Segmenting the nuclei of cells (darker purple.) Source: matterport/Mask_RCNN, Segmenting Nuclei in Microscopy Images


Segmenting brain tumors in MRI scans. Source: Chen et al. 2019 3D Dilated Multi-Fiber Network for Real-time Brain Tumor Segmentation in MRI.


Segmenting liver and tumor in CTs. Source: Jiang et al. 2019 AHCNet: An Application of Attention Mechanism and Hybrid Connection for Liver Tumor Segmentation in CT Volumes


Segmenting the different lobes of the lung (right upper lobe, right middle lobe, right lower lobe, left upper lobe, lingula, left lower lobe). Source: Wang et al. 2019 Automated segmentation of pulmonary lobes using coordination-guided deep neural networks.


Segmenting cataract surgery instruments. Source: Ni et al. RAUNet: Residual Attention U-Net for Semantic Segmentation of Cataract Surgical Instruments.

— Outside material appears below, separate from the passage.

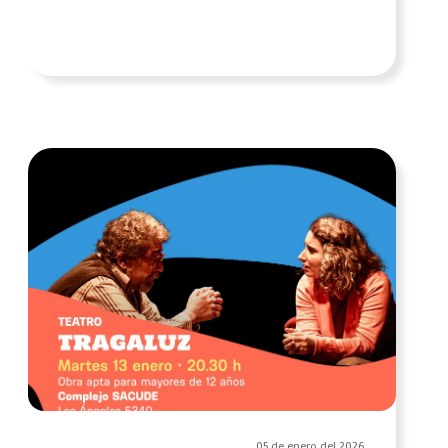
05 de enero del 2026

Segmenting multiple organs on laparoscopic surgery images. Source: Haouchine et al. 2016 Segmentation and Labelling of Intra-operative Laparoscopic Images using Structure from Point Cloud. 

Video Segmentation Examples

It’s also possible to apply segmentation algorithms to videos! Here are two neat examples:



GIF Source: matterport/Mask_RCNN. To watch the full 30-minute video, see Mask RCNN – COCO – instance segmentation by Karol Majek.


Segmenting surgical robot. Source: matterport/Mask_RCNN


  • In semantic segmentation, each pixel is assigned to an object category;
  • In instance segmentation, each pixel is assigned to an individual object;
  • The U-Net architecture can be used for semantic segmentation;
  • The Mask R-CNN architecture can be used for instance segmentation.

About the Featured Image

The featured image is from the Mask R-CNN paper: He et al. 2018 Mask R-CNN.